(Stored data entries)
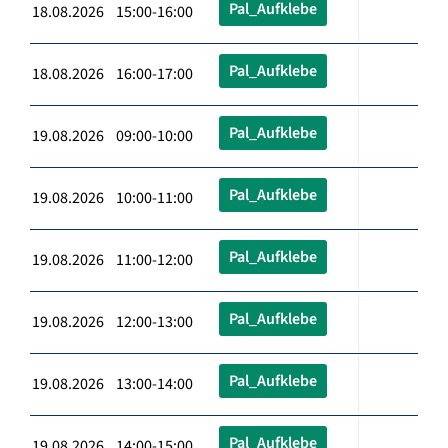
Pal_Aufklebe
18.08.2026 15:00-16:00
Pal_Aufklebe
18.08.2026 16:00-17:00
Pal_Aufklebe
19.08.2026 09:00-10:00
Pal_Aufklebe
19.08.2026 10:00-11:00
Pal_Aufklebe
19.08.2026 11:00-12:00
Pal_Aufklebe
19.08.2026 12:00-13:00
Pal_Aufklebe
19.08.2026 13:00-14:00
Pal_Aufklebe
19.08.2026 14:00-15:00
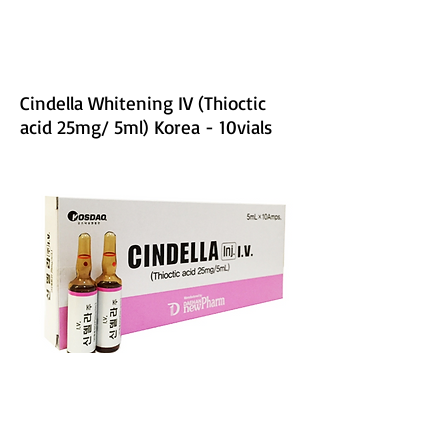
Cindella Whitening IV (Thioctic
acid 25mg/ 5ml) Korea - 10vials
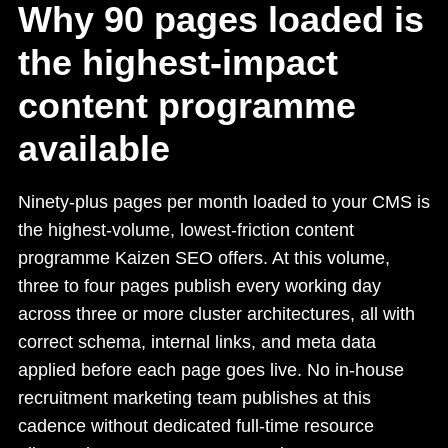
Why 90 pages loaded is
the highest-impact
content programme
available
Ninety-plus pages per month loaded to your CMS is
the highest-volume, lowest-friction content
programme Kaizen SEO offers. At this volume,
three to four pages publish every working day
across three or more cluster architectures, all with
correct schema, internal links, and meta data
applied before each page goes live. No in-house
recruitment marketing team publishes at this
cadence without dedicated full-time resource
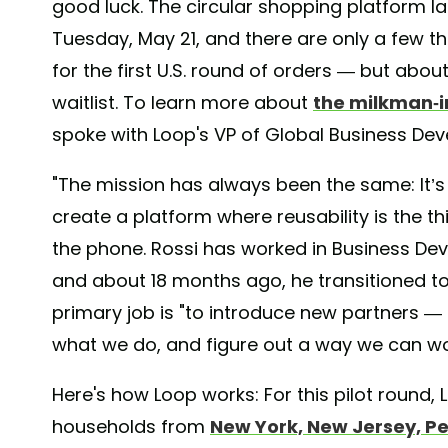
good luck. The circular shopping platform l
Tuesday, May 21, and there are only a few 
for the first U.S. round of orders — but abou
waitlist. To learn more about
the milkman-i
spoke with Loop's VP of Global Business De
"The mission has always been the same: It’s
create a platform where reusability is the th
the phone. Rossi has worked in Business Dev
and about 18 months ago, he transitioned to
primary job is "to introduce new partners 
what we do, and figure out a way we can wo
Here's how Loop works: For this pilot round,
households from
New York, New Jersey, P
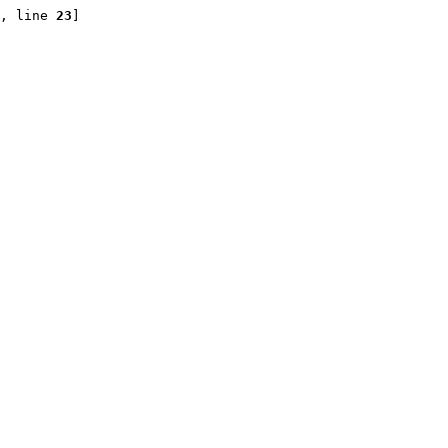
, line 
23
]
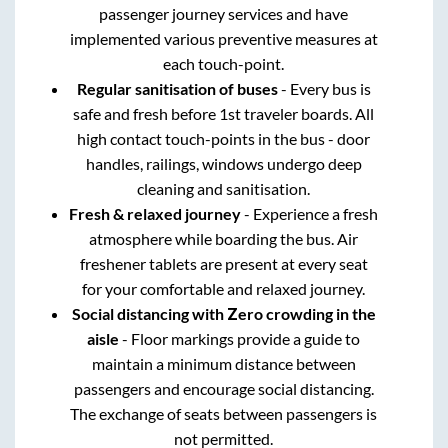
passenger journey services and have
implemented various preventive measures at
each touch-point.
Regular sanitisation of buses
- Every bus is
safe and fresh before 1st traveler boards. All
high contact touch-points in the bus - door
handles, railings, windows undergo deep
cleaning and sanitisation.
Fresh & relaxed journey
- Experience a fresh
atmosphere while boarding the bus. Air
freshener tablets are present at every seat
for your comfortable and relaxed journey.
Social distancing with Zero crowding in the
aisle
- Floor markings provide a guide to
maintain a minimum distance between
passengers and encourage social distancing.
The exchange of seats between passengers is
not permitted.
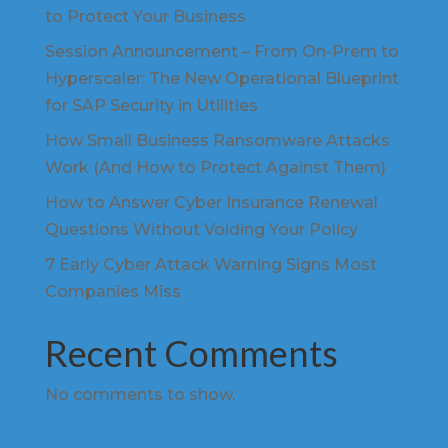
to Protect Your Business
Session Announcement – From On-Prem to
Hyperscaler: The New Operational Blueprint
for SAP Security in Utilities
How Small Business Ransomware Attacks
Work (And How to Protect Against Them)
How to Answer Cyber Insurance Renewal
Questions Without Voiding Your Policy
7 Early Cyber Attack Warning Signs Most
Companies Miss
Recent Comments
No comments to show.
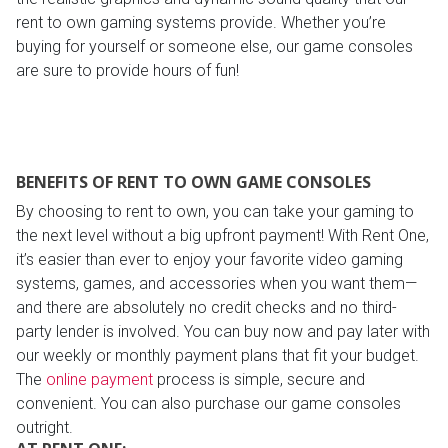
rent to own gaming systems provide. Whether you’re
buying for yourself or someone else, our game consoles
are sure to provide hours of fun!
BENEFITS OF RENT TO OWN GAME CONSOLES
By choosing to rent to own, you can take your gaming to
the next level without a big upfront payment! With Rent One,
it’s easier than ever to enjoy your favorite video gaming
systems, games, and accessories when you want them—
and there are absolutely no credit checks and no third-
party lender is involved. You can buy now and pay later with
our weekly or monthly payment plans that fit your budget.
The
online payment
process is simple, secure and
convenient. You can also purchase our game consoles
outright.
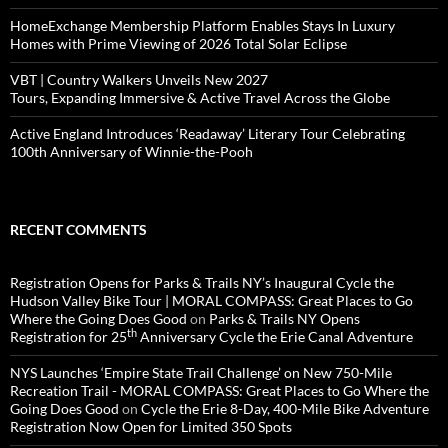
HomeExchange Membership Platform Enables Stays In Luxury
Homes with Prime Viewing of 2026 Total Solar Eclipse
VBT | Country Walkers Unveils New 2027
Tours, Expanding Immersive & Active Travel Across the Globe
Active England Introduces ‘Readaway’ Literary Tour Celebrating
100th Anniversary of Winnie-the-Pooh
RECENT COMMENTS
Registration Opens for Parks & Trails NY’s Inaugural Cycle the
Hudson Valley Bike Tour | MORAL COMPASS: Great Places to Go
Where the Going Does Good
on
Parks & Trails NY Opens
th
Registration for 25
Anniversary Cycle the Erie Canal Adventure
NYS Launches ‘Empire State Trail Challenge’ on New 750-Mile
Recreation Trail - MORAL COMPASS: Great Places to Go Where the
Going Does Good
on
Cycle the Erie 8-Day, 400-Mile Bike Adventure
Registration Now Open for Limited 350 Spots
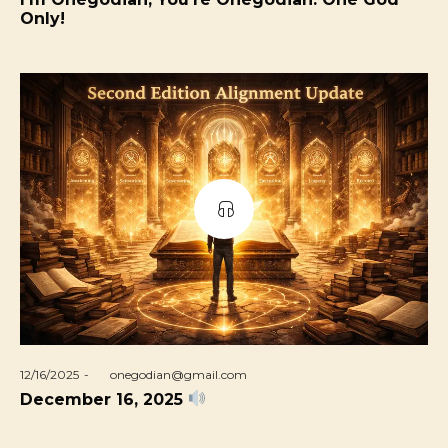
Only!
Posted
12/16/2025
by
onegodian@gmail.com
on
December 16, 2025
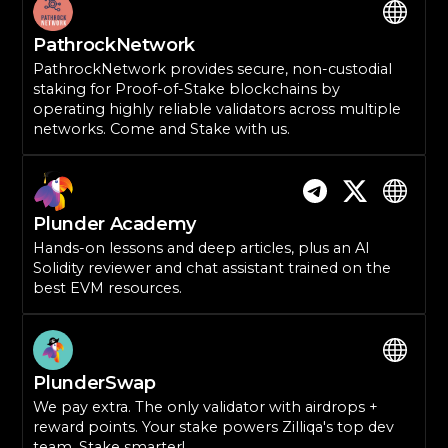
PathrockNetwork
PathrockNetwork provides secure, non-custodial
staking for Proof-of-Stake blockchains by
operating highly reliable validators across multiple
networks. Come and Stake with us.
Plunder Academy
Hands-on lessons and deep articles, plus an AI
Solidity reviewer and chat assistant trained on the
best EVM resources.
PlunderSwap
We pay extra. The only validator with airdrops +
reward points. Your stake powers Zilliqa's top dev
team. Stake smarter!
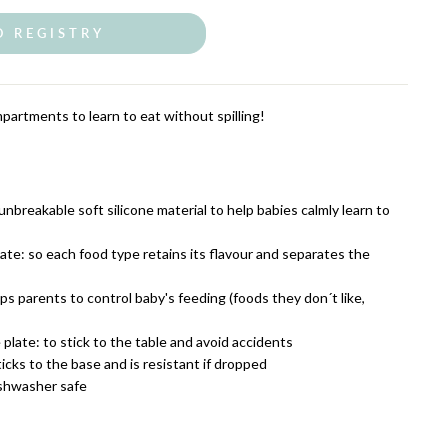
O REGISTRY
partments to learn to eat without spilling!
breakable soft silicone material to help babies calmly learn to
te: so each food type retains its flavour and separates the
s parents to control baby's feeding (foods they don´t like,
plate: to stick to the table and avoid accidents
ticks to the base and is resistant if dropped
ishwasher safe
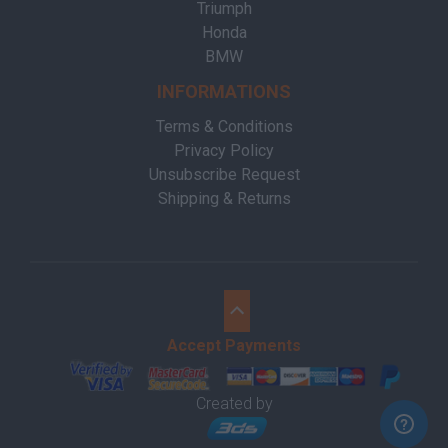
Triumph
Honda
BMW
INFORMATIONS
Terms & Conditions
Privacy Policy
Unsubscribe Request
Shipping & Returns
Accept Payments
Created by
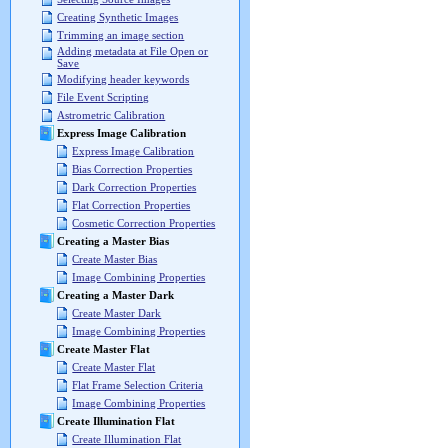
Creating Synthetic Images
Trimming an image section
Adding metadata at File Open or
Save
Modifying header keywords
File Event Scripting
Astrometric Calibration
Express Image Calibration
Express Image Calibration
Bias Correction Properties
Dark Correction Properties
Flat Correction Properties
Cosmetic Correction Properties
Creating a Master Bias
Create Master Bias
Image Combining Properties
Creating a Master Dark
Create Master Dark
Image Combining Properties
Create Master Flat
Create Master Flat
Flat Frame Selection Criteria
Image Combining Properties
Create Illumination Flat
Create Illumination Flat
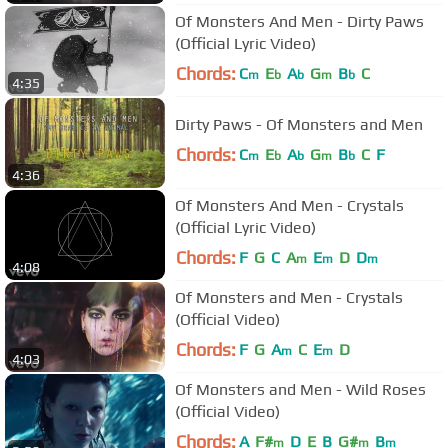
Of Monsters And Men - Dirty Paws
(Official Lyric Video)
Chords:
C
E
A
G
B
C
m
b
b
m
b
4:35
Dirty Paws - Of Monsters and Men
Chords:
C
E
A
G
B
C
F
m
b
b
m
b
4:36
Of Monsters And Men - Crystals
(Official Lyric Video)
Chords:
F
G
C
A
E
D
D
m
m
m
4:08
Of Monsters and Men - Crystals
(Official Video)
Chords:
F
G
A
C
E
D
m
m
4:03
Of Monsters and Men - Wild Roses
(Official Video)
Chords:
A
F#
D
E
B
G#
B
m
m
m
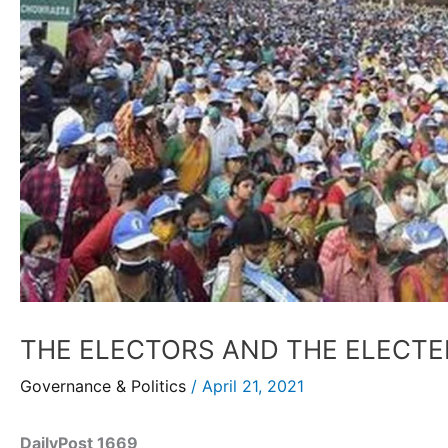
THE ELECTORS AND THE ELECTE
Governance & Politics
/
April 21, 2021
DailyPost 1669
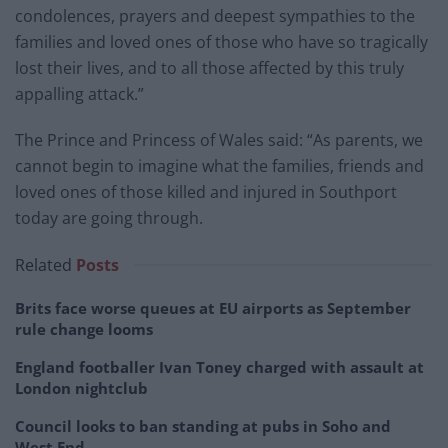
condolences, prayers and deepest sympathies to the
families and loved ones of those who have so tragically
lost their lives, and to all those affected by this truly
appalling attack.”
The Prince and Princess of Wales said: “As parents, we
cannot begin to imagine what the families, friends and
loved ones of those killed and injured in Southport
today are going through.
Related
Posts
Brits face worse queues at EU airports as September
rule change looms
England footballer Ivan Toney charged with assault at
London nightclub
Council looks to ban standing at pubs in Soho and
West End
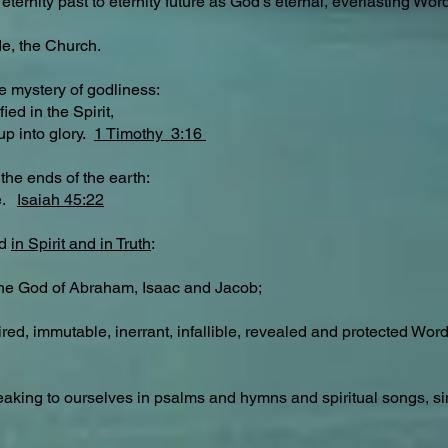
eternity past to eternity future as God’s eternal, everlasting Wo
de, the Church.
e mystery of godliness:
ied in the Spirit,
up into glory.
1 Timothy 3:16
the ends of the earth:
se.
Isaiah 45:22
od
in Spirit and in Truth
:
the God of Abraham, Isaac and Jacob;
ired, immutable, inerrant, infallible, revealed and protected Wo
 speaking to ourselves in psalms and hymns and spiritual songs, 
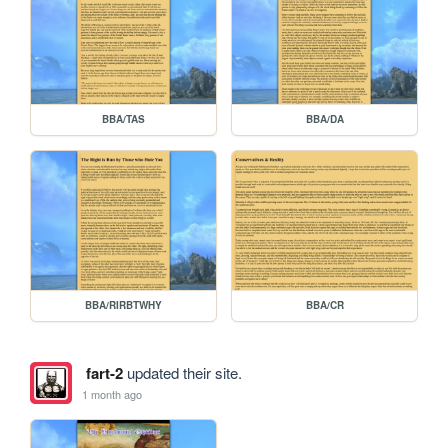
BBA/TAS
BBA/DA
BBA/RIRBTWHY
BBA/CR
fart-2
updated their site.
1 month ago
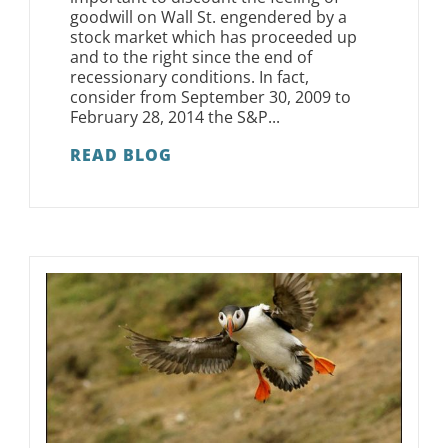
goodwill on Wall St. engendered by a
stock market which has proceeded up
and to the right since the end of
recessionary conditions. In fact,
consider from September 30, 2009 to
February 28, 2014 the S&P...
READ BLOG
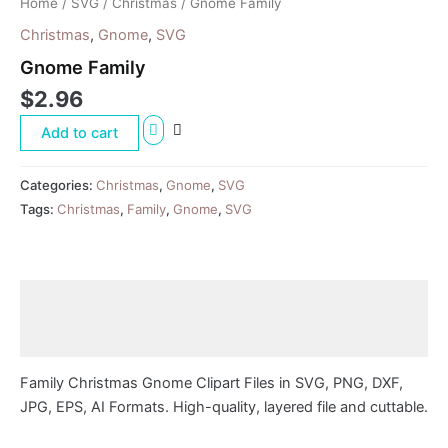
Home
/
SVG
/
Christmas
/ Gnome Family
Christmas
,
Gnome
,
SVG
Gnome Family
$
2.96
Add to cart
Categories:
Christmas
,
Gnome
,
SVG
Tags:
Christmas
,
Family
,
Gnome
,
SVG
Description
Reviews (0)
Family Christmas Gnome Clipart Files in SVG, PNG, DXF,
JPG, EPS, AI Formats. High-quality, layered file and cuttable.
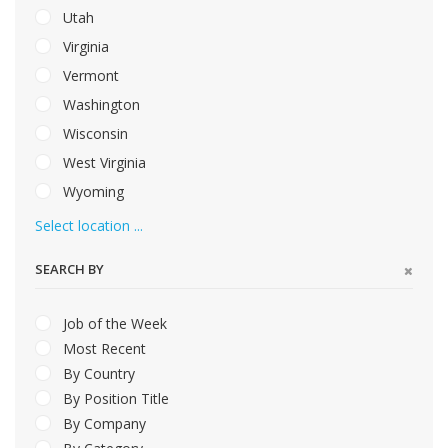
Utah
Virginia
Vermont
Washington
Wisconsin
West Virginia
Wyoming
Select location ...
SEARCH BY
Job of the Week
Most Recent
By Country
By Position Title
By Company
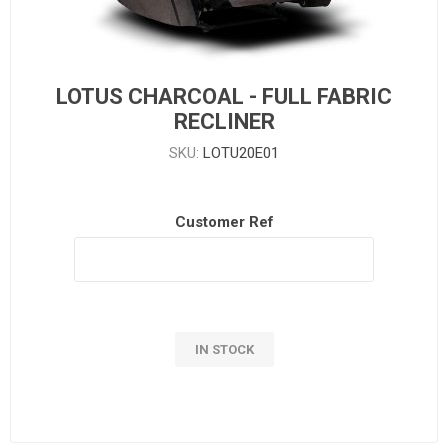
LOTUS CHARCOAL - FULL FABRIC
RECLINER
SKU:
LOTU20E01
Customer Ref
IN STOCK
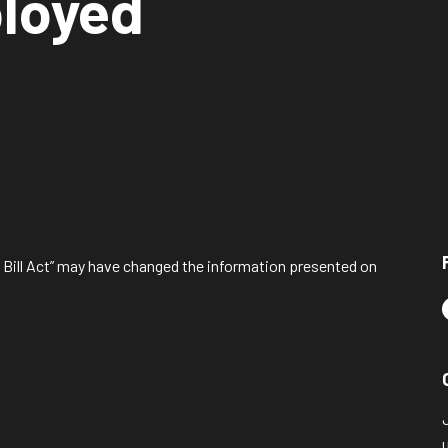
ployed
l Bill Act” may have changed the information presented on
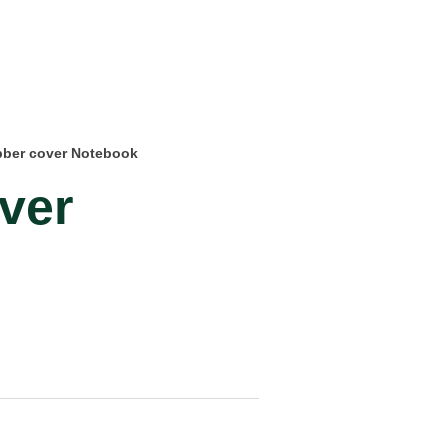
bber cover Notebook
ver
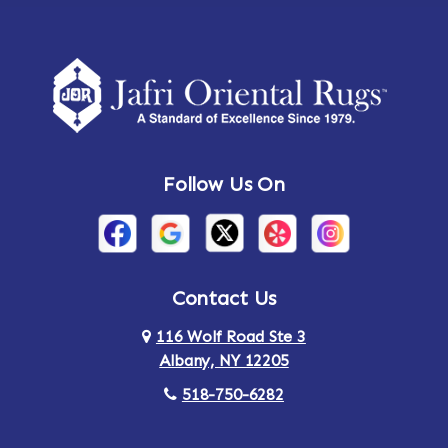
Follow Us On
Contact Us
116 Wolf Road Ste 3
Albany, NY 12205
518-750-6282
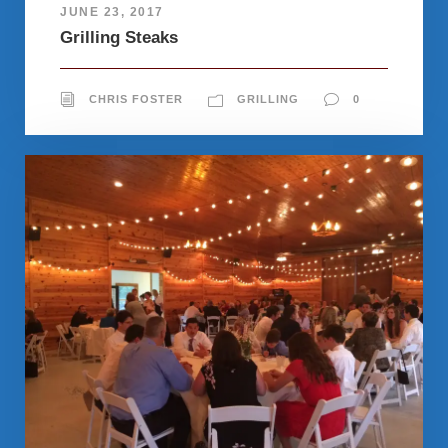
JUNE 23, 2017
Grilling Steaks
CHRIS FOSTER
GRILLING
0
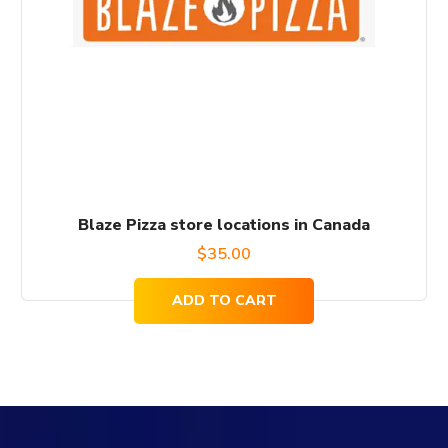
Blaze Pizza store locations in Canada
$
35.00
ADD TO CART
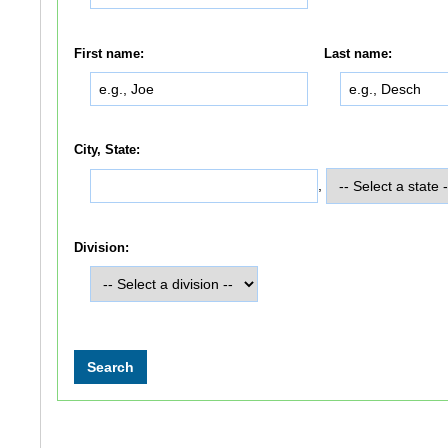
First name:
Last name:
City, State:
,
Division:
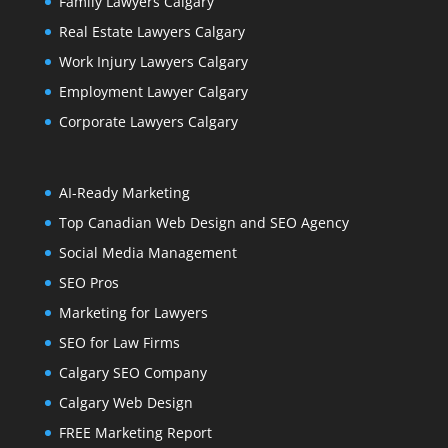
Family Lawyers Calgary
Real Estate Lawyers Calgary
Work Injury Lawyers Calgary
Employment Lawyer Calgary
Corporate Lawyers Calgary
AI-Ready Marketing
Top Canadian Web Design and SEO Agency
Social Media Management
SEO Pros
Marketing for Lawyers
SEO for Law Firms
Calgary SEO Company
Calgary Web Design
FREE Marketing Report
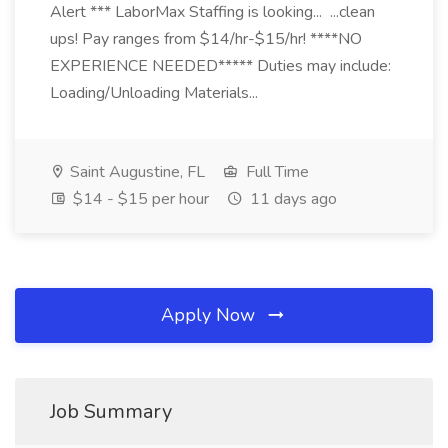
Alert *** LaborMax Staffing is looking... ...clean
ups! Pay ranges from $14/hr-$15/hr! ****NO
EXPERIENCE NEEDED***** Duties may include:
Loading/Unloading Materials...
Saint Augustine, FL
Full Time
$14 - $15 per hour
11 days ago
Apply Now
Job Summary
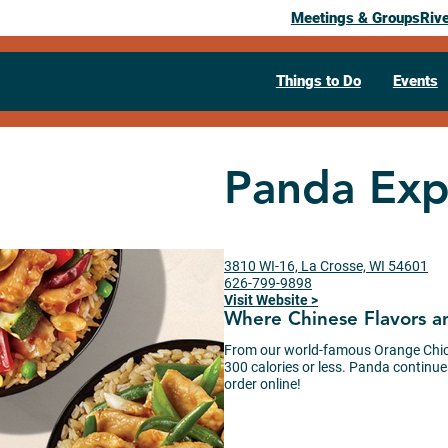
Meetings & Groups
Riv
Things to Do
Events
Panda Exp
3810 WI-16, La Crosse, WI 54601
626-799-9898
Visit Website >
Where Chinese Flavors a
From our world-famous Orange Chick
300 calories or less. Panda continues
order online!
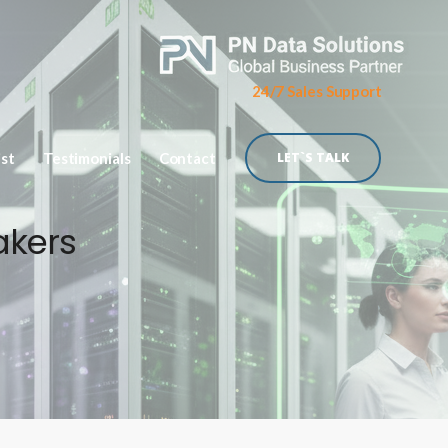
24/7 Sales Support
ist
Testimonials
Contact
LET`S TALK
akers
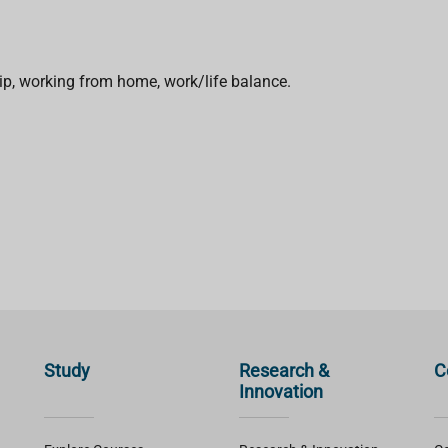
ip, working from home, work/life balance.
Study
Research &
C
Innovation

▸ Try it: Repeat verbatim the lines between the start of the data and the line containing "three to four pages publish every working day", both ends included, omitting all pictures.

▸ Exercise solution:
Pal_Aufklebe
18.08.2026 15:00-16:00
Pal_Aufklebe
18.08.2026 16:00-17:00
Pal_Aufklebe
19.08.2026 09:00-10:00
Pal_Aufklebe
19.08.2026 10:00-11:00
Pal_Aufklebe
19.08.2026 11:00-12:00
Pal_Aufklebe
19.08.2026 12:00-13:00
Pal_Aufklebe
19.08.2026 13:00-14:00
Pal_Aufklebe
19.08.2026 14:00-15:00
Cindella Whitening IV (Thioctic
acid 25mg/ 5ml) Korea - 10vials
Why 90 pages loaded is
the highest-impact
content programme
available
Ninety-plus pages per month loaded to your CMS is
the highest-volume, lowest-friction content
programme Kaizen SEO offers. At this volume,
three to four pages publish every working day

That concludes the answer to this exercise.